The closure will take the number of SME apparel factories that went out of business in the last one year to more than 200 units, according to the Bangladesh Garment Manufacturers and Exporters Association (BGMEA).

“We are in a very unpleasant situation,” said Rezwan Selim, director of the association who is mainly tasked with dealing with labour and payment issues.

There are more than 1,000 SME units in the garment sector, each employing between 500 and 2,000 workers, according to industry insiders.

Almost every day owners of the SME units are contacting the BGMEA about problems they are facing in running their factories, Selim said.

The businessman also blamed the recent wage hike, lower work orders to the SME units and the recent free trade agreement between Vietnam and the European Union for the SME units’ current woes. 

The smaller units can hardly afford to pay the increased salary that came into effect in January, he said. 

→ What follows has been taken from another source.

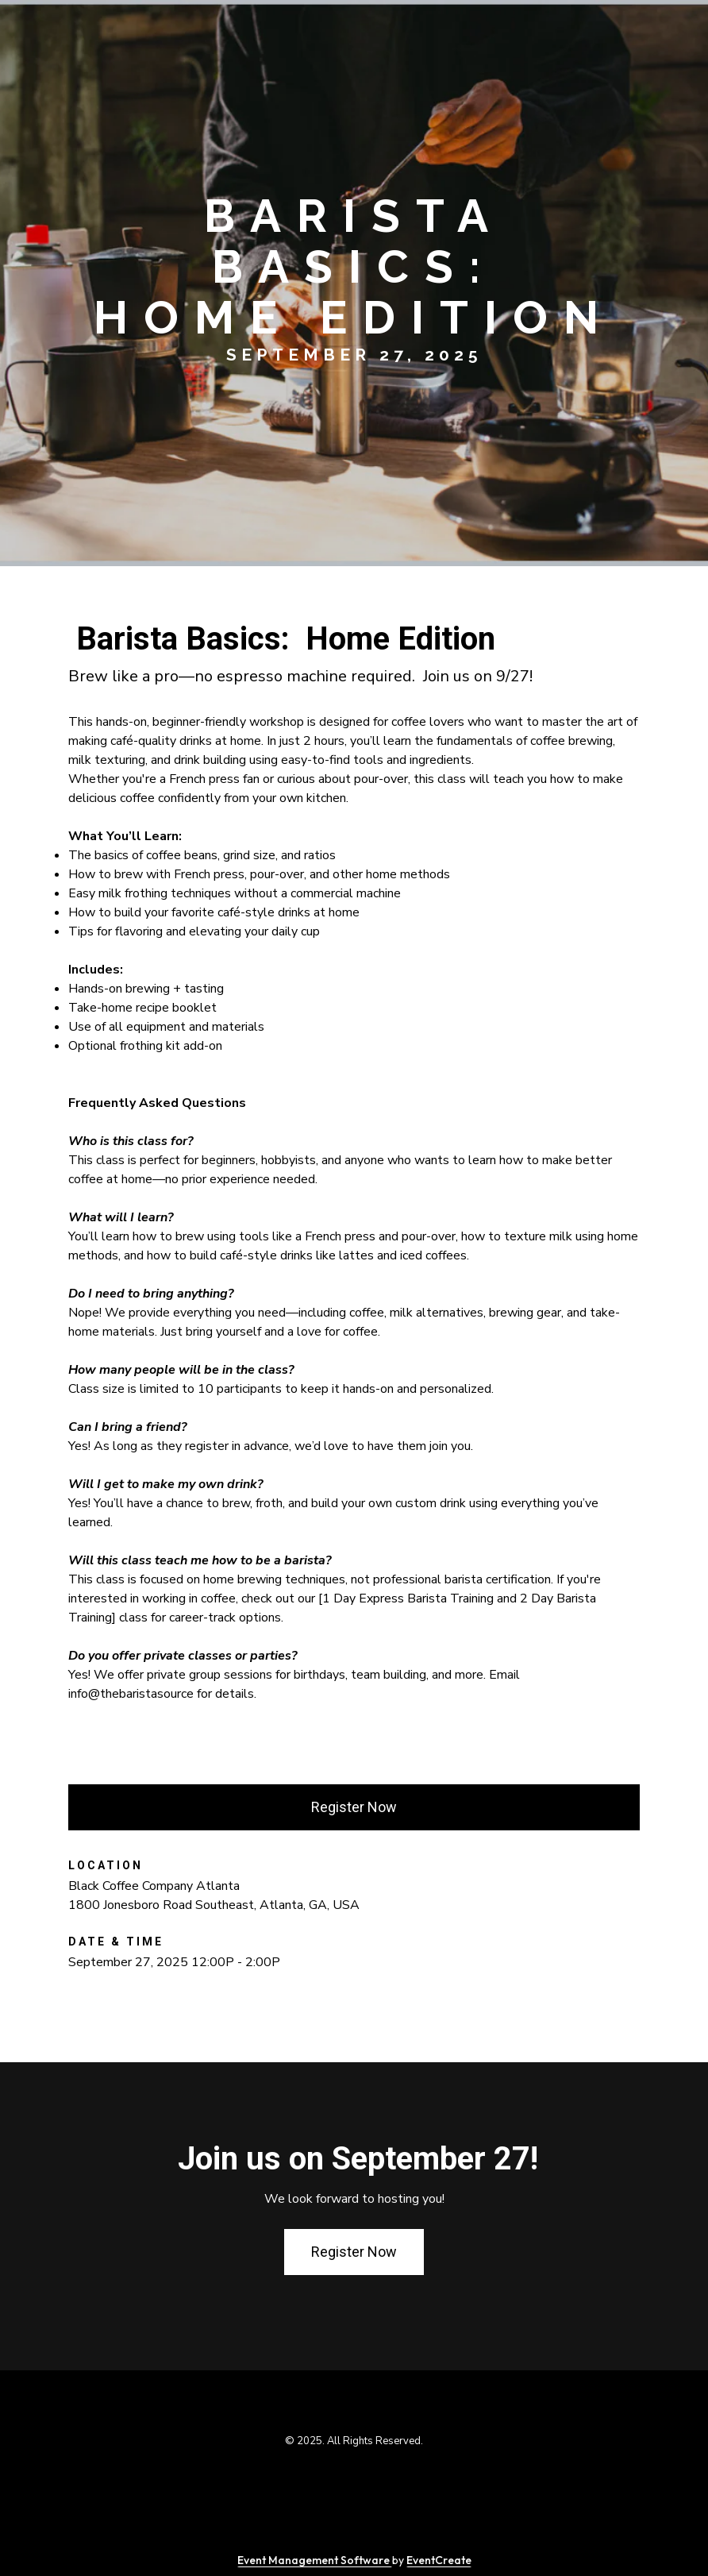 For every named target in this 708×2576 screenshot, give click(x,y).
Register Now (354, 1807)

Many work orders are shifting to Vietnam, one of the competitors of Bangladesh, because of the free trade deal.

Another important reason is that larger firms’ sub-contracting work to SMEs has been restricted after the Rana Plaza building collapse in April 2013.

“The situation is like the survival of the fittest,” Selim said. 

The bigger units are getting bigger as they can afford the higher cost of production and have negotiation skill, he added.

Like many others, Rafiqul Islam, managing director of Designtex Sweaters, wound up his Konabari-based factory in June. 

“I was incurring losses and finally decided to close my sweater unit, which I ran for 18 years.”

Before the closure, Islam used to export $20 million worth of sweater items annually, selling each unit for $4.5 to $4.70. Every month, he used to pay Tk 3 crore in salary and another Tk 1 crore in other expenses.

“However, in recent months I had been facing a lot of difficulties and finally decided to shut down the unit by paying all the dues to 2,500 workers.  Like me, many other SMEs may face the same fate as they are also confronting difficulties.” 

Islam is running two units now.

Ahsan H Mansur, executive director of the Policy Research Institute of Bangladesh, echoed the same as Selim and Islam. SME garment units are facing multiple challenges. Primarily, they have capital shortage and low negotiation skills. 

The restriction on sub-contracting is a major threat for the units as most of them were dependent on the bigger units overloaded with work orders, he said. 

“Now they can’t do the same job because of poor compliance.” The units have spent a big amount from their own pockets for remediation of factories as per recommendations of the Accord and the Alliance.

“The SMEs are a strength to any economy. They should improve the compliance so that the bigger ones and retailers can place work orders with them.”